To make test results more readable, expectations can attached a label:

testCase('my test case', {
  input: {},
  expect: [
    [includesString('banana'), 'include banana'],
    [matchesRegex(/^hello/), 'starts with "hello"'],
    // also works with composed expectations:
    [
      not(
        or(
          includesString('hamburger'),
          includesString('fries'),
          includesString('hotdog'),
          includesString('chicken nuggets'),
          includesString('burritos'),
        ),
      ),
      'no fastfood',
    ],
  ],
});

Describe

Just like most testing library, you can group test cases using describe:

import { rehearsal, expectations, describe } from 'llm-rehearsal';

const { includesString } = expectations;
const { testCase, run } = rehearsal(async (input: { country: string }) => {
  // your custom code to call LLM here
  const textResponse = await callLLM({
    prompt: `What is the capital of ${country}?`,
  });
  return { text: textResponse };
});

describe('Countries', () => {
  testCase('France', {
    input: { country: 'France' },
    expect: [includesString('paris')],
  });
  testCase('Germany', {
    input: { country: 'Germany' },
    expect: [includesString('berlin')],
  });
});

Note: describe does not support only. This should be supported in the future.

Only

To isolate a test case and run only this one (or only a few), use textCase.only:

testCase('France', {
  input: { country: 'France' },
  expect: [includesString('paris')],
});
testCase.only('Germany', {
  input: { country: 'Germany' },
  expect: [includesString('berlin')],
});

This will only run the Germany test case. Multiple test case can be marked "only" to run a selected set.

Local development

To install a local build of Rehearsal, the recommended method is to use Yalc. Make sure to install yalc globally.

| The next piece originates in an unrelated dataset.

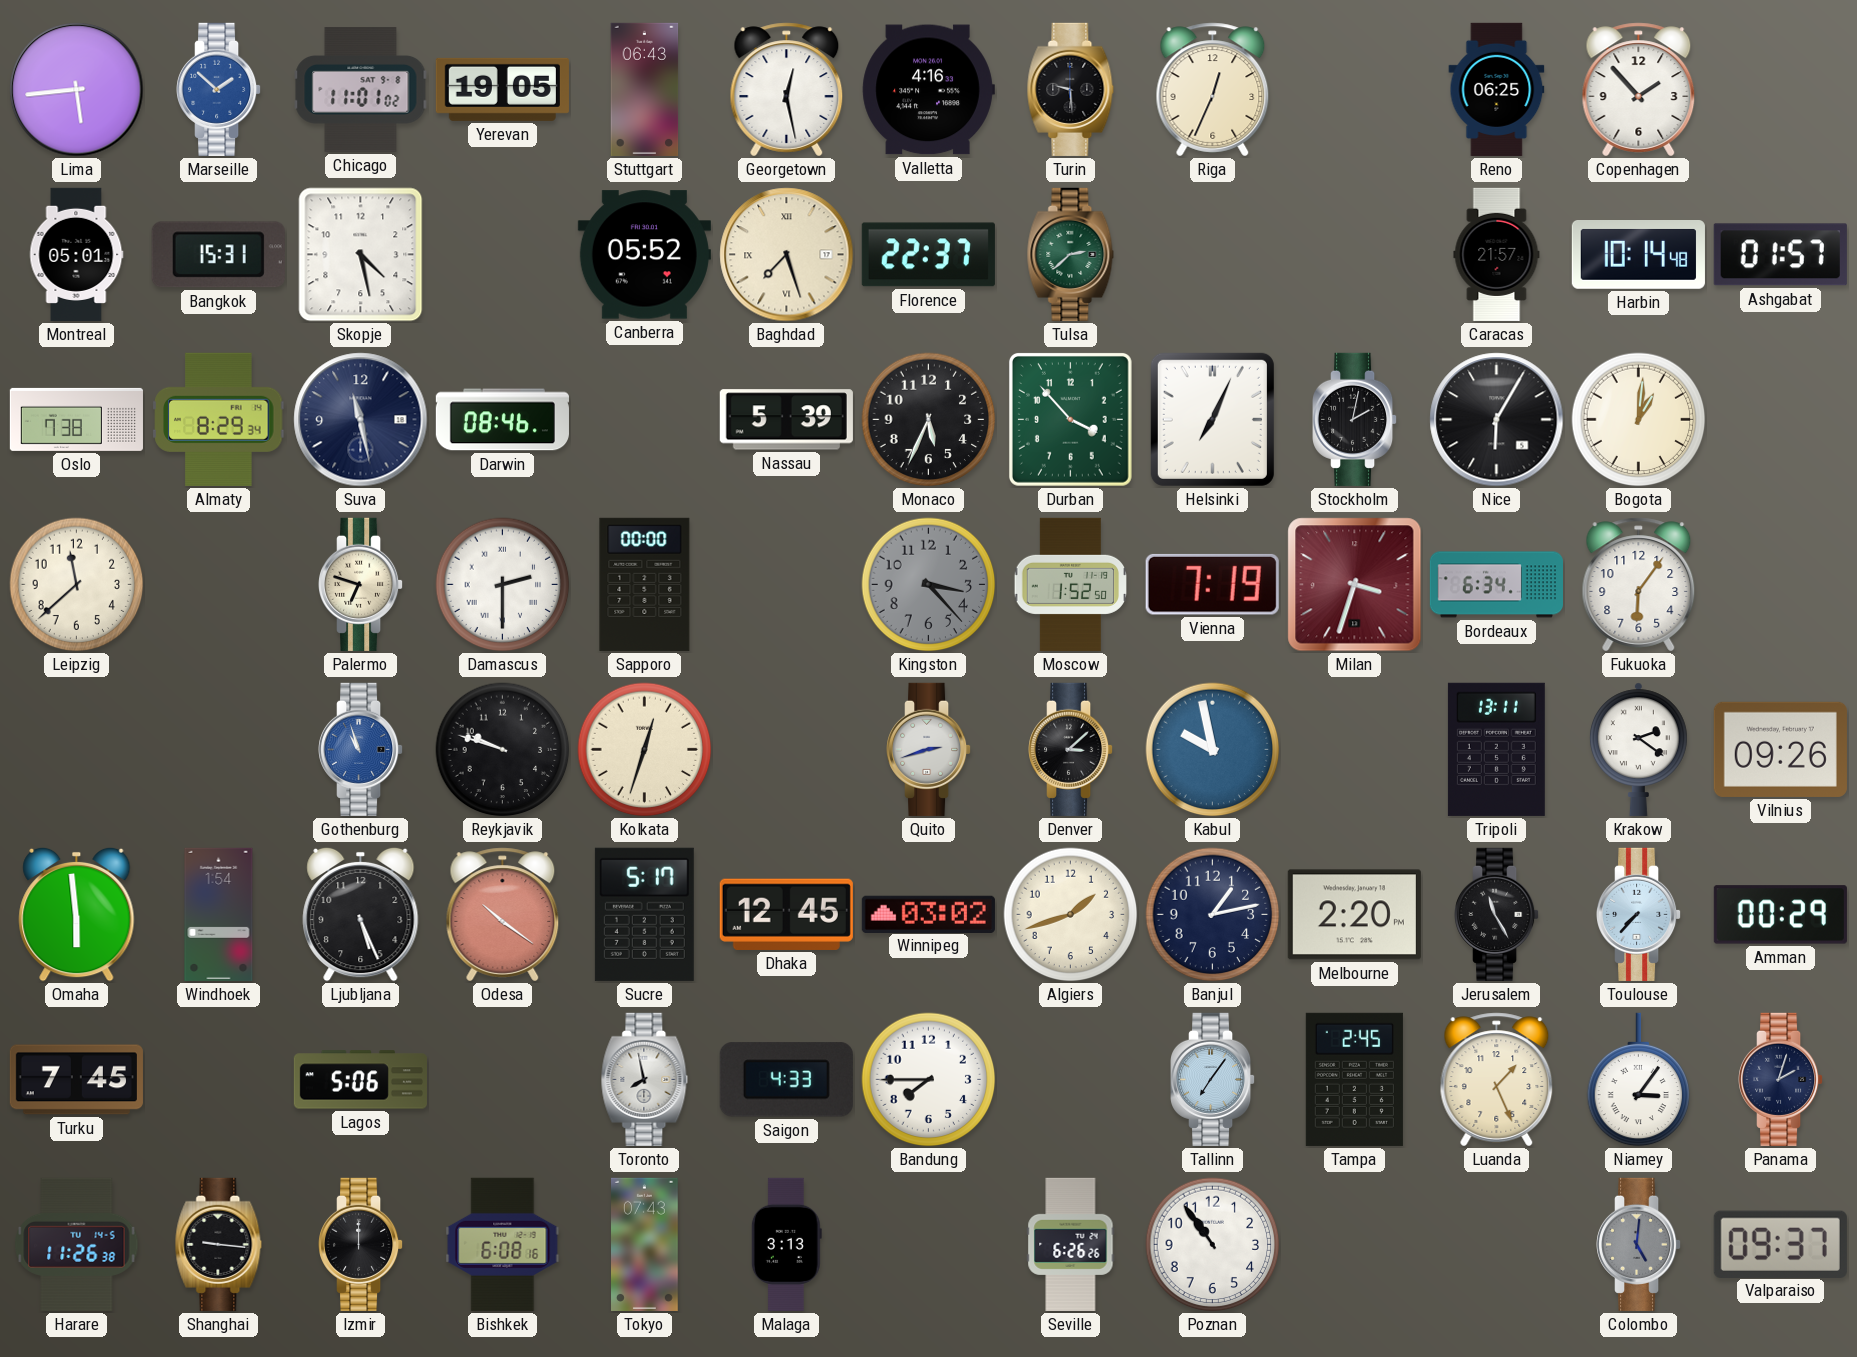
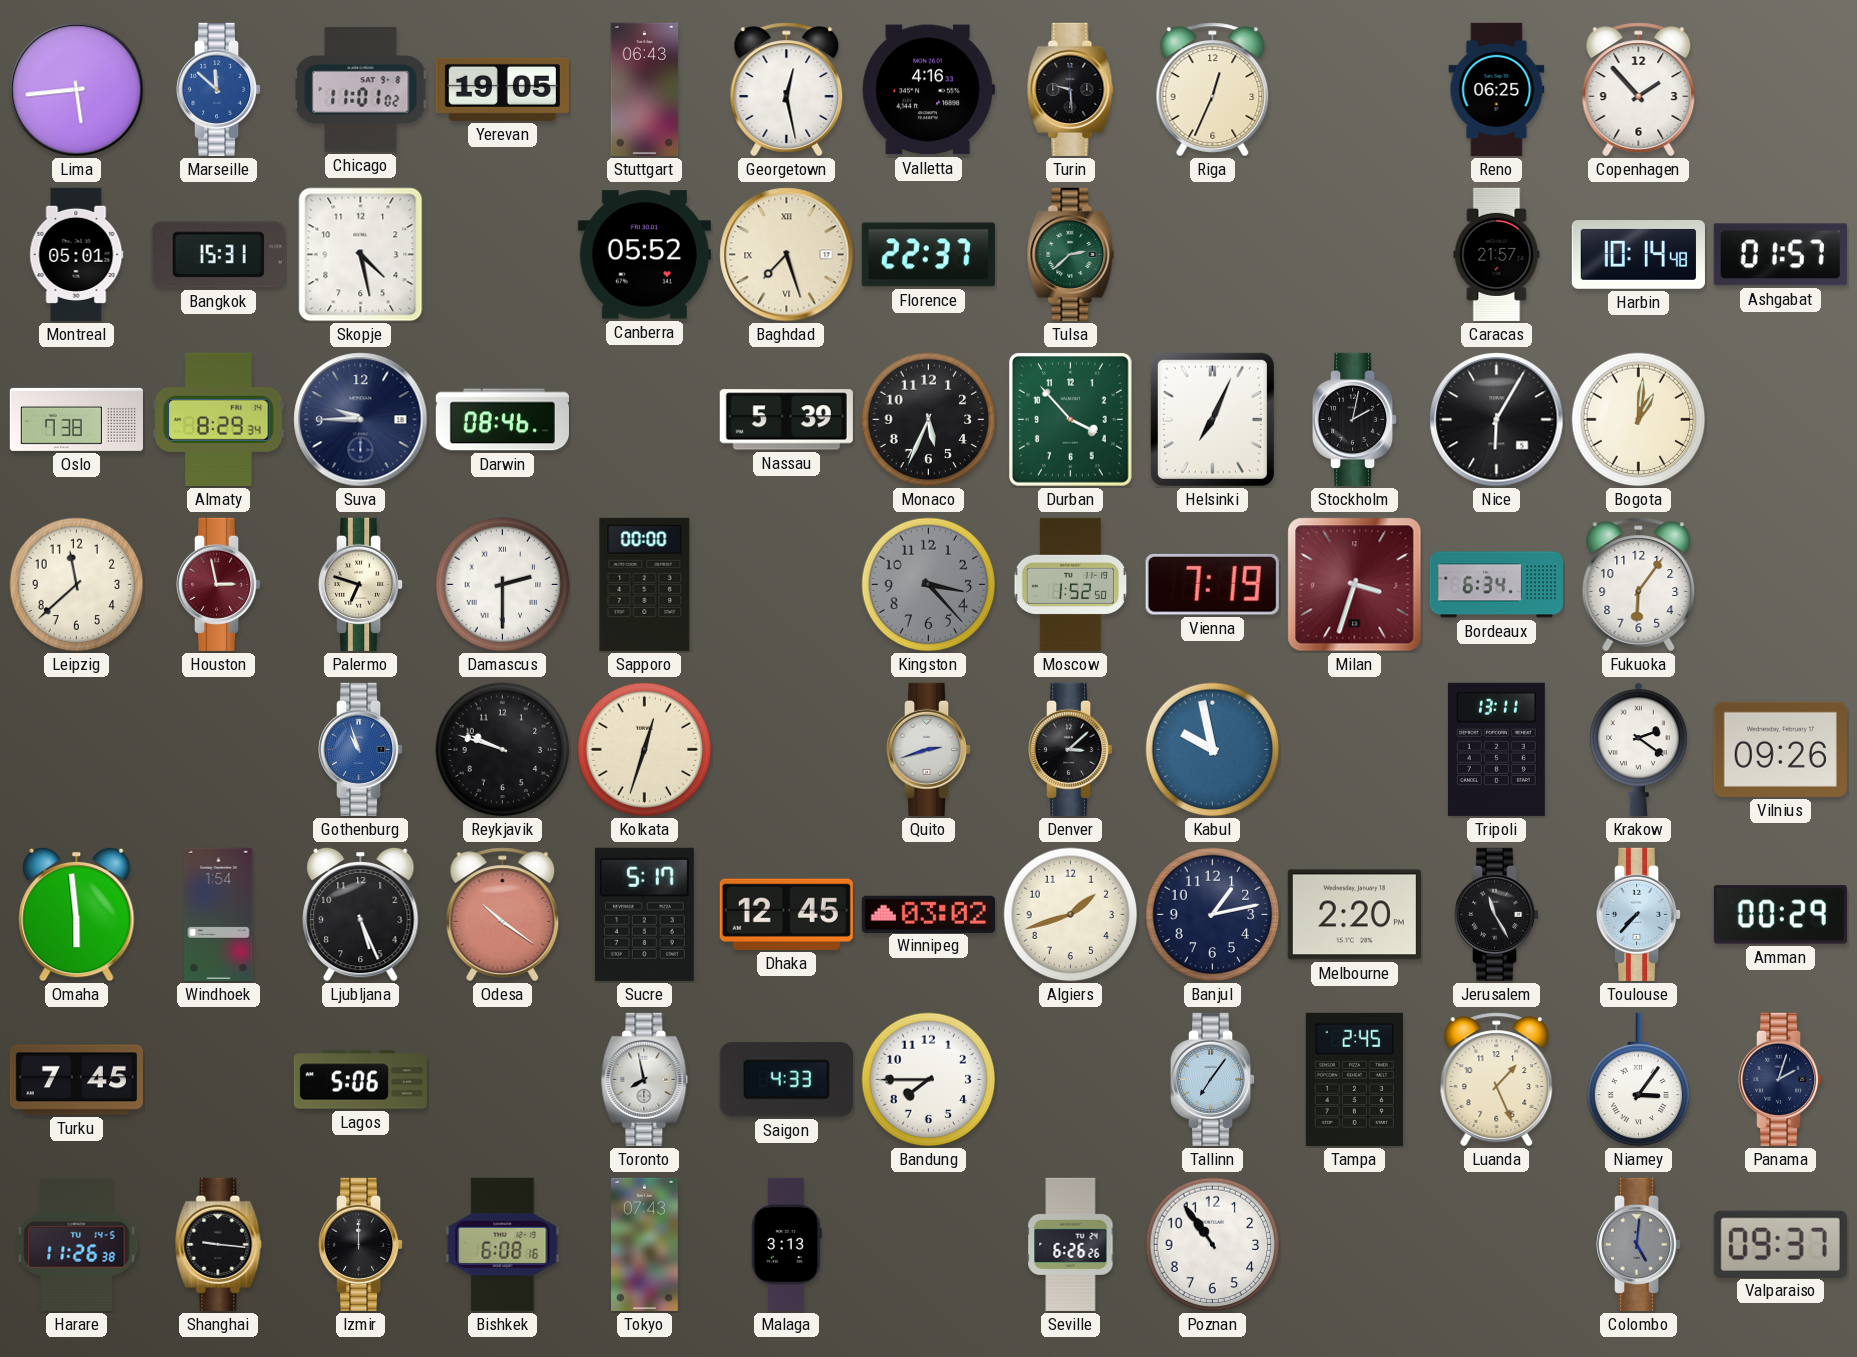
Marseille: 1:52 -> 11:52
Suva: 11:28 -> 9:45
Houston: none -> 2:58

  1. Build the library: yarn build
  2. Publish to the yalc local store (does not leave your computer): yarn publish-local
  3. On the consuming side (the NodeJS project where you want to install Rehearsal): yalc install llm-rehearsal

Note
Keep in mind that Yalc will copy the package to the store, and then copy it again when installed on the consuming side. After a new build, you'll need to run yarn publish-local in this repository and also yalc update on the consuming side.